I think all this might be missing the point, but I want to cover all my bases. What you might want to do is us the properties of the multivariate normal to predict the marginal distribution of the unobserved detector, conditioned on the observed. Specifically, if you have:
D = \begin{bmatrix} d_1 \\ d_2 \\ d_3 \end{bmatrix}
And suppose that d_1 is unobserved. So partition D into observed and unobserved parts: so D = \begin{bmatrix} d_u \\ d_o \end{bmatrix} (u for unobserved and o for observed). Similarly partition your estimated mu and sigma so that \mu = \begin{bmatrix} \mu_u \\ \mu_o \end{bmatrix} and \Sigma = \begin{bmatrix} \Sigma_{uu} & \Sigma_{uo} \\ \Sigma_{ou} & \Sigma_{oo} \end{bmatrix}, where each \Sigma_{xx} is a block of the estimated covariance matrix, it is known that:
d_u \sim N(\hat \mu_{u}, \hat \Sigma_{uu}), with
\begin{align} \hat \mu_{u} &= \mu_u + \beta (d_o - \mu_o)\\ \hat \Sigma_{uu} &= \Sigma_{uu} - \beta \Sigma_{oo} \beta^T \\ \beta &= \Sigma_{uo} \Sigma_{oo}^{-1} \end{align}
So all you have to do is use the elements of your posterior (not the posterior predictive!) to compute these quantities. Let me preface this next code block by saying that it’s probably not the most intuitive thing in the world if you’re not used to working with labeled dimension (which I’m not, it took me a bit of googling to figure it all out). The important thing is just that you implement those equations. For me, np.einsum
would be a bit more intuitive, but I wanted to make an effort to use xarray
.
import arviz as az
import xarray as xr
post = az.extract(idata, 'posterior')
# In the general case you need to sort these into observed and unobserved,
# but I assume that the 0th element is unobserved and the others are observed.
Σ = post.cov
μ = post.mu
# Rename all the dims to make it (slightly) more obvious how the broadcasting works with xarray
μ_u = μ.sel(detector=0).rename({'detector':'detector_unobs'})
μ_o = μ.sel(detector=[1,2]).rename({'detector':'detector_obs'})
Σ_uu = Σ.sel(detector=[0], detector_aux=[0]).rename({'detector':'detector_unobs', 'detector_aux':'detector_unobs_aux'})
Σ_ou = Σ.sel(detector=[1,2], detector_aux=[0]).rename({'detector':'detector_obs', 'detector_aux':'detector_unobs'})

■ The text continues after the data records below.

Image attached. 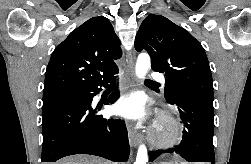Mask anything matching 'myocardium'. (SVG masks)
Returning <instances> with one entry per match:
<instances>
[{
  "instance_id": "f54148a6",
  "label": "myocardium",
  "mask_w": 251,
  "mask_h": 164,
  "mask_svg": "<svg viewBox=\"0 0 251 164\" xmlns=\"http://www.w3.org/2000/svg\"><path fill=\"white\" fill-rule=\"evenodd\" d=\"M181 137L182 130L178 120L172 114L164 112L150 136V142L154 147L165 149L178 144Z\"/></svg>"
}]
</instances>
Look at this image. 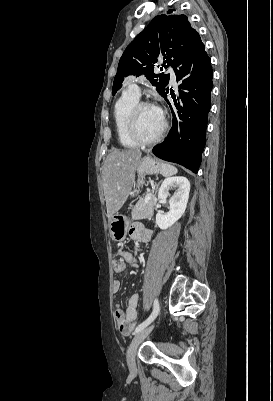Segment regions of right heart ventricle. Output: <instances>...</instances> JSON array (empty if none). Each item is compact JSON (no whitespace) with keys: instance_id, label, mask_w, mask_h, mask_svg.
I'll return each instance as SVG.
<instances>
[{"instance_id":"e07e8e85","label":"right heart ventricle","mask_w":273,"mask_h":401,"mask_svg":"<svg viewBox=\"0 0 273 401\" xmlns=\"http://www.w3.org/2000/svg\"><path fill=\"white\" fill-rule=\"evenodd\" d=\"M139 98L132 94H122L113 105L114 127L119 143L125 148H138L140 145L132 141L126 134V122L132 108Z\"/></svg>"}]
</instances>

Σ_uo = Σ.sel(detector=[0], detector_aux=[1,2]).rename({'detector':'detector_unobs', 'detector_aux':'detector_obs'})
Σ_oo = Σ.sel(detector=[1,2], detector_aux=[1,2]).rename({'detector':'detector_obs', 'detector_aux':'detector_obs_aux'})
# This is not at all obvious how to do, I followed this:
# https://github.com/pydata/xarray/discussions/7503
Σ_oo_inv = xr.apply_ufunc(np.linalg.inv,
Σ_oo,
input_core_dims=[["detector_obs", "detector_obs_aux"]],
output_core_dims=[["detector_obs", "detector_obs_aux"]],
exclude_dims=set(("detector_obs", "detector_obs_aux")))
β = Σ_uo.dot(Σ_oo_inv, dims=['detector_obs']).rename({'detector_obs_aux':'detector_obs'})
new_obs = np.array([195, 166])[:, None]
μ_u_hat = μ_u + β.dot(new_obs - μ_o, dims=['detector_obs'])
Σ_u_hat = Σ_uu - β.dot(Σ_oo, dims=['detector_obs']).dot(β.rename({'detector_obs':'detector_obs_aux'}), dims=['detector_obs_aux'])
# Since the unobserved part is 1d, I use np.random.normal. In the general case, use np.random.multivariate_normal, and concatenate the results
d_u = np.array([np.random.normal(loc=mu, scale=sigma) for mu, sigma in zip(μ_u_hat.values.squeeze(), Σ_u_hat.values.squeeze())])
plt.hist(d_u, bins=100);
This gives you the following histogram:
Evidently, seeing the values 195 and 166 on detectors 1 and 2 cause the expected value of detector 0 to go down by about 3 units (compare this to the posterior predictive shown above). I would say that is expected, because the values 195 and 166 are both below the mean for detectors 1 and 2 (again, comapre to above), and looking at the (expected) covariance matrix, detector 0 has positive covariance with both 1 and 2. Thus, they should all go up or down together:
import seaborn as sns
sns.heatmap(post.cov.mean(dim=['sample']).to_dataframe().unstack('detector_aux')['cov'], annot=True)
Now, is all this necessary? By that I mean, “can’t PyMC just do this for us?”. Fair question, and I’m not sure. As @julien noted, this marginalization of unobserved components is exactly what Gaussian Processes do, but that’s more of a special case. I’m also not positive if this is conjugate updating of the posterior or something else. But I think it might be what you have in mind?